The 2012 World Junior Ringette Championships, (2012 WJRC) also known as the U19 2012 World Championships, was an international ringette tournament and the 2nd edition of the World Junior Ringette Championships organized by the International Ringette Federation (IRF). It was contested in London, Ontario, Canada, between December 29, 2012, and January 3, 2013. The junior tournament was organized exclusively for elite junior national ringette teams. Venues included the Western Fair Sports Centre. This was the last year the event was held separately from the World Ringette Championships. Afterwards a new U19 division was created at the 2013 World Ringette Championships and the junior tournament merged with the larger international program.

Video of the games were produced as webcasts by SportsCanada.TV, Canada's largest online amateur sports network. David Singh was the head coach for Team France and was also the head coach for the National Ringette League team, the Lac St. Louis Adrenaline for the 2012-13 season.

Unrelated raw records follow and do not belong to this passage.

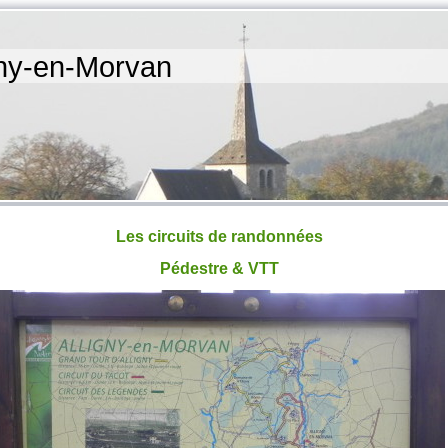
igny-en-Morvan
Les circuits de randonnées
Pédestre & VTT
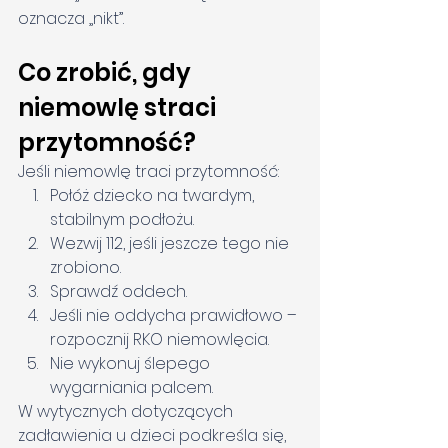
oznacza „nikt”.
Co zrobić, gdy 
niemowlę straci 
przytomność?
Jeśli niemowlę traci przytomność:
Połóż dziecko na twardym, 
stabilnym podłożu.
Wezwij 112, jeśli jeszcze tego nie 
zrobiono.
Sprawdź oddech.
Jeśli nie oddycha prawidłowo – 
rozpocznij RKO niemowlęcia.
Nie wykonuj ślepego 
wygarniania palcem.
W wytycznych dotyczących 
zadławienia u dzieci podkreśla się, 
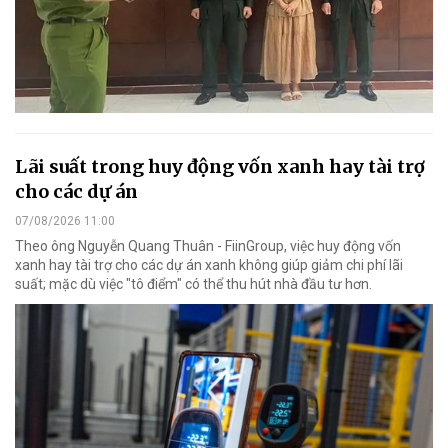
Lãi suất trong huy động vốn xanh hay tài trợ
cho các dự án
07/08/2026 11:00
Theo ông Nguyễn Quang Thuân - FiinGroup, việc huy động vốn
xanh hay tài trợ cho các dự án xanh không giúp giảm chi phí lãi
suất; mặc dù việc "tô điểm" có thể thu hút nhà đầu tư hơn.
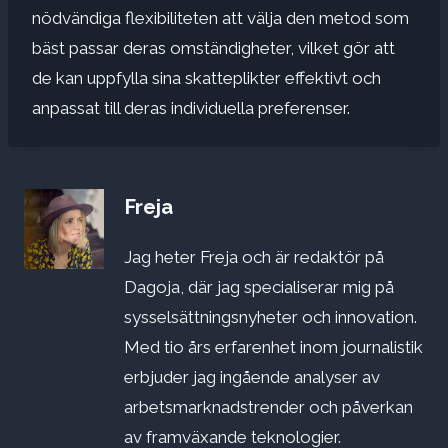
nödvändiga flexibiliteten att välja den metod som
bäst passar deras omständigheter, vilket gör att
de kan uppfylla sina skatteplikter effektivt och
anpassat till deras individuella preferenser.
Freja
Jag heter Freja och är redaktör på
Dagoja, där jag specialiserar mig på
sysselsättningsnyheter och innovation.
Med tio års erfarenhet inom journalistik
erbjuder jag ingående analyser av
arbetsmarknadstrender och påverkan
av framväxande teknologier.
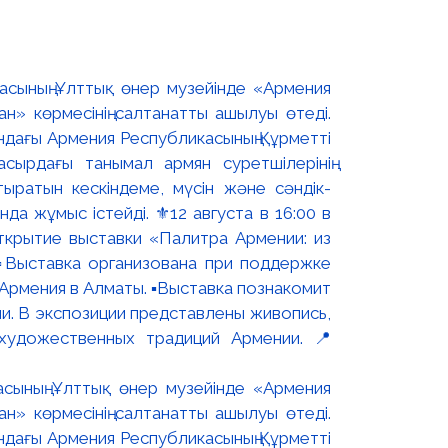
асының Ұлттық өнер музейінде «Армения
н» көрмесінің салтанатты ашылуы өтеді.
ындағы Армения Республикасының Құрметті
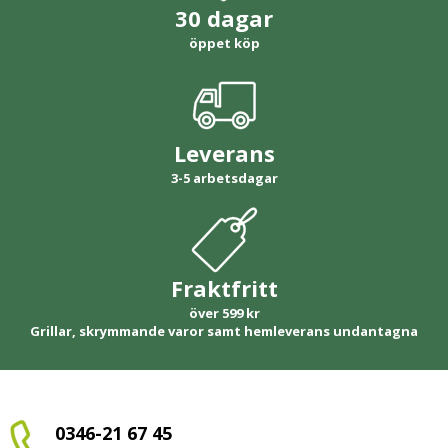
30 dagar
öppet köp
Leverans
3-5 arbetsdagar
Fraktfritt
över 599 kr
Grillar, skrymmande varor samt hemleverans undantagna
0346-21 67 45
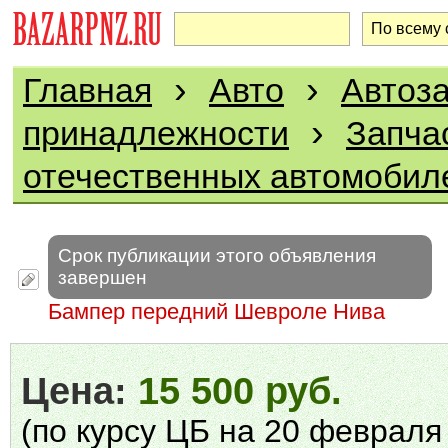
›
›
Главная
Авто
Автоза
›
принадлежности
Запча
отечественных автомобил
Срок публикации этого объявления
завершен
Бампер передний Шевроле Нива
Цена:
15 500 руб.
(по курсу ЦБ на 20 февраля 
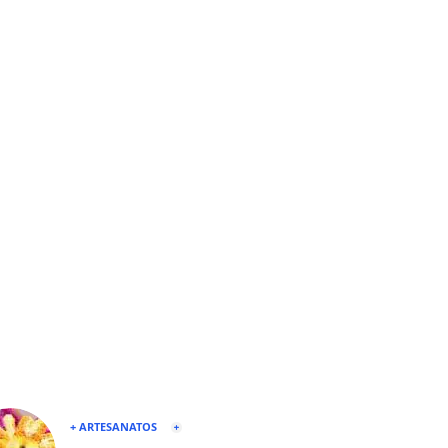
+ ARTESANATOS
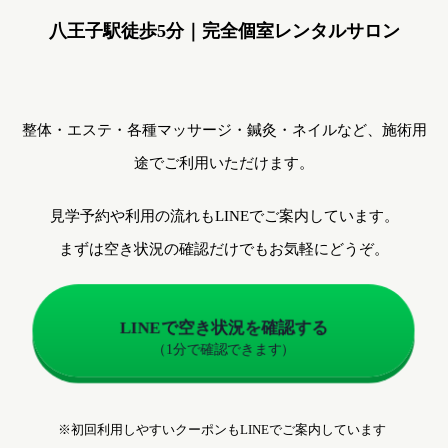
八王子駅徒歩5分｜完全個室レンタルサロン
整体・エステ・各種マッサージ・鍼灸・ネイルなど、施術用
途でご利用いただけます。
見学予約や利用の流れもLINEでご案内しています。
まずは空き状況の確認だけでもお気軽にどうぞ。
LINEで空き状況を確認する
（1分で確認できます）
※初回利用しやすいクーポンもLINEでご案内しています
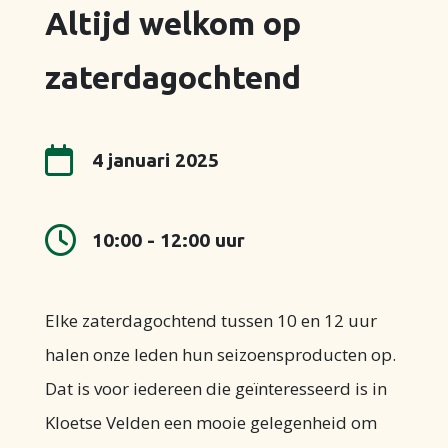
Altijd welkom op
zaterdagochtend

4 januari 2025

10:00 - 12:00 uur
Elke zaterdagochtend tussen 10 en 12 uur
halen onze leden hun seizoensproducten op.
Dat is voor iedereen die geïnteresseerd is in
Kloetse Velden een mooie gelegenheid om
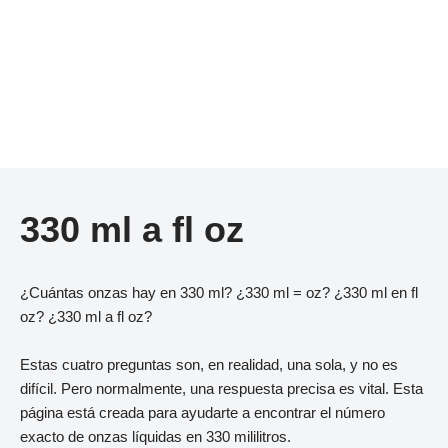
330 ml a fl oz
¿Cuántas onzas hay en 330 ml? ¿330 ml = oz? ¿330 ml en fl
oz? ¿330 ml a fl oz?
Estas cuatro preguntas son, en realidad, una sola, y no es
difícil. Pero normalmente, una respuesta precisa es vital. Esta
página está creada para ayudarte a encontrar el número
exacto de onzas líquidas en 330 mililitros.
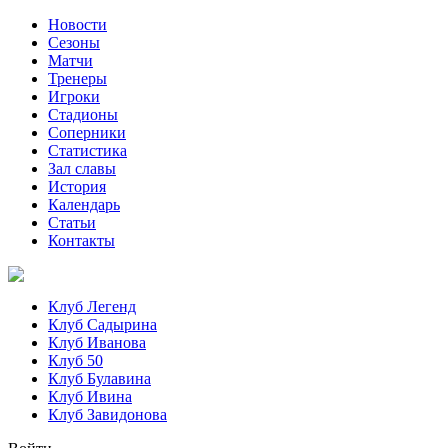
Новости
Сезоны
Матчи
Тренеры
Игроки
Стадионы
Соперники
Статистика
Зал славы
История
Календарь
Статьи
Контакты
Клуб Легенд
Клуб Садырина
Клуб Иванова
Клуб 50
Клуб Булавина
Клуб Ивина
Клуб Завидонова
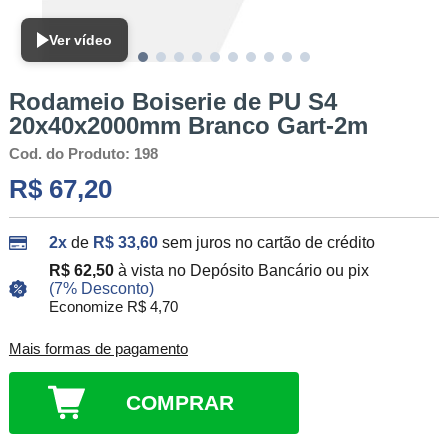
Ver vídeo
Rodameio Boiserie de PU S4
20x40x2000mm Branco Gart-2m
Cod. do Produto: 198
R$ 67,20
2x
de
R$ 33,60
sem juros no cartão de crédito
R$ 62,50
à vista no Depósito Bancário ou pix
(7% Desconto)
Economize R$ 4,70
Mais formas de pagamento
COMPRAR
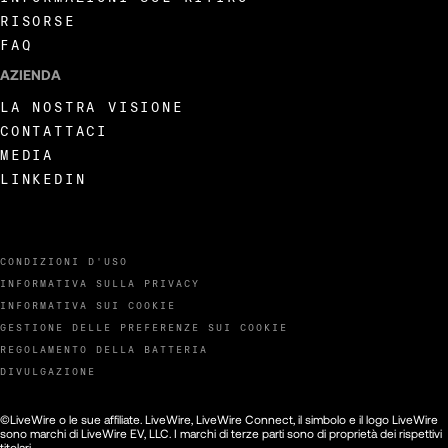
RISORSE
FAQ
AZIENDA
LA NOSTRA VISIONE
CONTATTACI
MEDIA
LINKEDIN
CONDIZIONI D'USO
INFORMATIVA SULLA PRIVACY
INFORMATIVA SUI COOKIE
GESTIONE DELLE PREFERENZE SUI COOKIE
REGOLAMENTO DELLA BATTERIA
DIVULGAZIONE
©LiveWire o le sue affiliate. LiveWire, LiveWire Connect, il simbolo e il logo LiveWire
sono marchi di LiveWire EV, LLC. I marchi di terze parti sono di proprietà dei rispettivi
titolari.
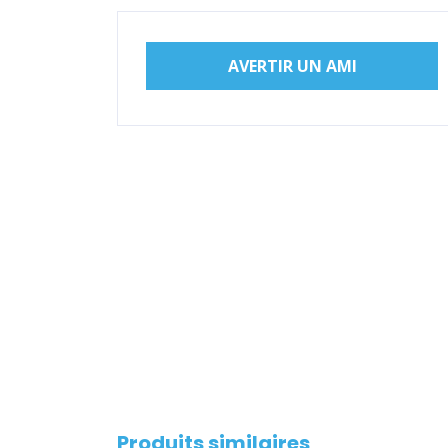
AVERTIR UN AMI
Produits similaires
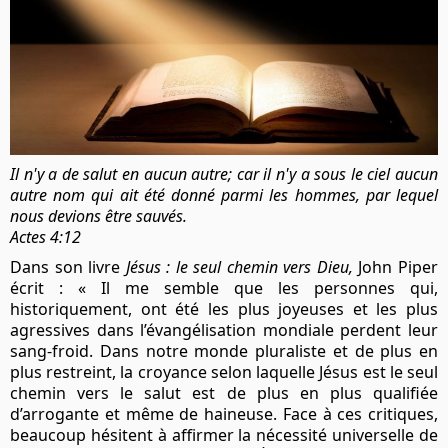
Il n'y a de salut en aucun autre; car il n'y a sous le ciel aucun
autre nom qui ait été donné parmi les hommes, par lequel
nous devions être sauvés.
Actes 4:12
Dans son livre
Jésus : le seul chemin vers Dieu,
John Piper
écrit : « Il me semble que les personnes qui,
historiquement, ont été les plus joyeuses et les plus
agressives dans l’évangélisation mondiale perdent leur
sang-froid. Dans notre monde pluraliste et de plus en
plus restreint, la croyance selon laquelle Jésus est le seul
chemin vers le salut est de plus en plus qualifiée
d’arrogante et même de haineuse. Face à ces critiques,
beaucoup hésitent à affirmer la nécessité universelle de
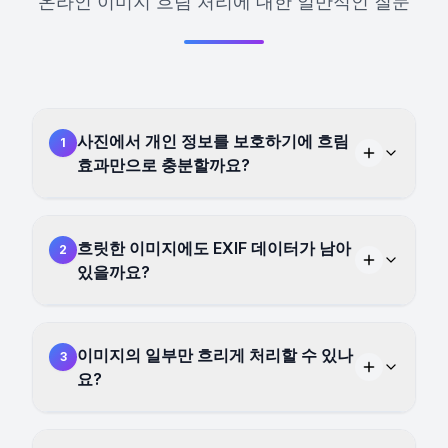
온라인 이미지 흐림 처리에 대한 일반적인 질문
사진에서 개인 정보를 보호하기에 흐림
1
효과만으로 충분할까요?
흐릿한 이미지에도 EXIF ​​데이터가 남아
2
있을까요?
이미지의 일부만 흐리게 처리할 수 있나
3
요?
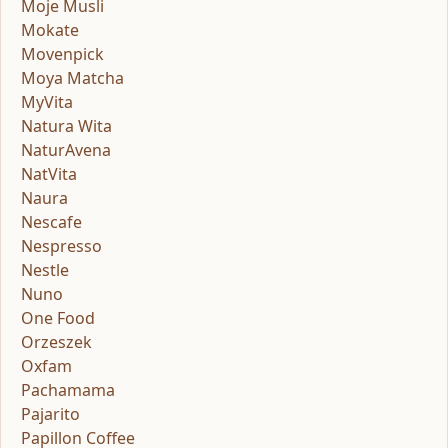
Moje Musli
Mokate
Movenpick
Moya Matcha
MyVita
Natura Wita
NaturAvena
NatVita
Naura
Nescafe
Nespresso
Nestle
Nuno
One Food
Orzeszek
Oxfam
Pachamama
Pajarito
Papillon Coffee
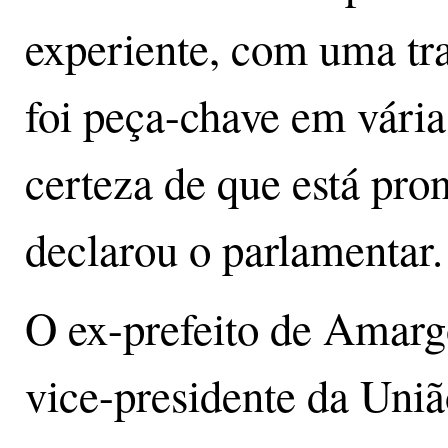
experiente, com uma tra
foi peça-chave em vári
certeza de que está pron
declarou o parlamenta
O ex-prefeito de Amarg
vice-presidente da Uniã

This tournament was the first and last time France and Russia would send national teams to compete at the international level with neither country having sent a national team to compete in either the senior or junior level since.

History
The U19 World Championships was a tournament organized by the International Ringette Federation (IRF) from 2009 to 2012 for elite international Junior ringette athletes. The World Junior Ringette Championships competition was run as a separate tournament from the World Ringette Championships which was designed for adult players. The World Junior Ringette Championships no longer function as a separate event, having since merged in 2013 with the main World Ringette Championships program where both Senior and Junior divisions now exist.

Venue
The tournament was contested in London, Ontario, Canada.

Teams

Final standings

Rosters

Team Finland Junior
The second appearance by Finland in world junior competition took place at the 2012 World Junior Ringette Championships. Unlike the previous world junior competition, Finland sent only one team to represent the country which was its first official junior national ringette team. The team consisted of nineteen athletes.

Team Canada Junior
Canada was represented by two different U19 junior teams: Team Canada East (Under-19), and Team Canada West (Under-19). Team Canada West (U19) competed with fifteen members from Alberta.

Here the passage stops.